The other day, as gray clouds loomed on the horizon and my children ran feral, I decided I would squeeze in mowing the lawn before the rain started. Before firing up the mower, I asked my kids if they needed anything. Nope. No! We’re G.O.O.D. Go mow that lawn!
Fast forward 10 minutes, and I was mowing the lawn in a downpour (of course) when my nine-year-old started shouting at me from the porch. I couldn’t hear a thing over the mower, so I ignored her. She kept yelling. I yelled that I couldn’t hear her. She yelled again, clearly straining to scream as loudly as possible, this time stomping her feet for added emphasis. Realizing she wasn’t going to stop, and also foolishly thinking perhaps she had something important to tell me, I finally shut off the mower, mopped the rain from my brow, and asked her to say it again. She was clearly exasperated at the inconvenience of having to repeat herself. “Can my stuffies have a spa day?”
A spa day. For her fucking Beanie Boos. Sure, kid, but add a treatment for me too, would you? One that removes the smell of wet grass from my skin and the overwhelming urge to lose my ever-loving shit. I just stood there for a few beats and watched her skip back into the house. How was it that I was the idiot for not understanding what had just happened? Was I not soaked? Not in the middle of something? Did they not say they were G to the double-O-D good?
I don’t have the capacity for more chaos right now; the window of time to do or see anything extra these days is not wide open. I have to squeeze in errands, chores, and exercise between work and juggling kids, all while balancing the limitations of a pandemic. Yet my kids always find a way to ruin my plans in the weirdest, most mind-boggling ways.
I am continuously baffled by their bold, impulsive, and out-of-touch words and actions that show little regard for the people around them. People with kids know that the only way to explain the “why” that we mutter 15-95 times a day is because kids aren’t just developing human beings; they are hell spawn.

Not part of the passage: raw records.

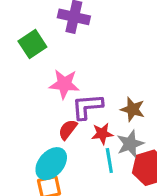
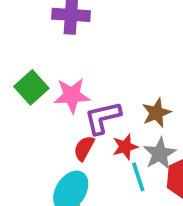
green square: (32, 44) -> (31, 87), moved
brown star: (133, 109) -> (156, 113), turned -30

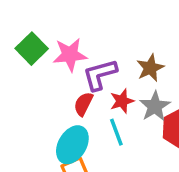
cyan line: (138, 177) -> (116, 132), moved

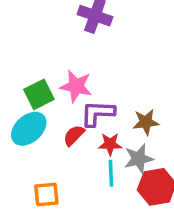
green square: (32, 49) -> (39, 94), moved
cyan line: (116, 132) -> (111, 173), moved
cyan ellipse: (72, 145) -> (29, 129), moved

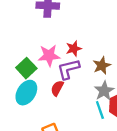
red star: (110, 144) -> (74, 49), moved
cyan line: (111, 173) -> (100, 110), moved

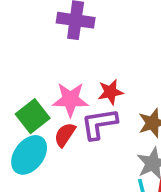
red semicircle: (57, 88) -> (65, 135), moved

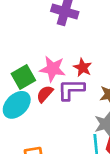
red star: (110, 92) -> (83, 68), turned 30

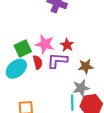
red semicircle: (45, 94) -> (38, 62), turned 120

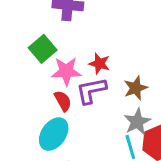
green square: (23, 48) -> (43, 49), moved
cyan ellipse: (16, 69) -> (54, 134), moved

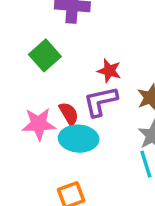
pink star: (66, 71) -> (39, 124), moved
cyan ellipse: (54, 134) -> (79, 139), moved, turned 60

This is different from them being assholes. For those of you getting ready to send me links to articles that prove I am the asshole for saying such horrible things about innocent babes, stop right there. I know they are still developing social-emotional intelligence and the cognitive functions and this adds to their messy and tantrumy selves. Meltdowns over the need to wear shoes, or cereal bowl flipping when I didn’t pour in enough milk when they were toddlers, were expected. Even being screamed at when one of my kids can’t find something, then being expected to conjure said thing out of thin air, makes some sense. I am their safe place for anger, fear, and frustration. I know this.
But during all of this age-appropriate growth and discovery, they can be horrible, and if I’m the asshole for calling a spade a spade, so be it. Of course, I know they’re just kids, and of course I love them through it all. Responsibility and growth are hard, and every age comes with new challenges. But it’s the lack of a specific filter or inner guide in my children that makes all of this even harder.
Why does it make sense to my seven-year-old daughter to walk by one of those tall plastic cigarette trash cans/ashtrays outside of buildings, and—after being told to not touch it—drop-kick it and then make murals out of the nicotine ashes? Why? What possesses them to see an incline between staircases and decide that is a great place to try “surfing” after chucking their shoes first to be sure they could in fact slide down? I wish my curiosity were that strong on some days. I wish I had the confidence to defy authority, knowing the consequences would be worth every second of getting to do exactly what I wanted. Kids are impressive in their crazy-making rationale.
They impulsively stand on chairs in the middle of a meal, hopping up like a ninja under attack. They walk through the house and drop something, as if their hands have suddenly lost the ability to grasp objects — and then leave it and later wonder why they can’t find it. Or better yet, they dump a whole box of toys to find the one thing they wanted, and then walk away as if they didn’t just dump a box of toys in the middle of a shared space. And when I have the audacity to ask them to clean up, they lose their minds and claim they “have to do everything around here!” Sometimes, for a hot second, I am almost I convinced I am the one who made the mess. And before I can shake the idea that I am being gaslit, another child walks by and punches me on the ass or spits on the mirror or squirts all the ketchup out of bottle for fun or licks day-old jelly off the counter after ripping cushions off of the couch and unfolding all of the throw blankets.
Why? What the fuck possesses them to do this shit? Please let this be a phase. The chaos they create as they scat, hum, or screech like monkeys—because the sound of their own voices seems to inform their decision-making—can’t be explained in parenting articles about irrational behavior and impulse control. Or maybe I just can’t accept this mysterious problem as developmentally appropriate.
Their actions are sometimes selfish and callous, and every lesson on manners, empathy, or right and wrong is met with, “Meh. I want to do the opposite, so I will, and I don’t care who is impacted.” Come hell or high water—specifically rain water—my kids can’t seem to stop themselves from living their best, most demonic lives right now.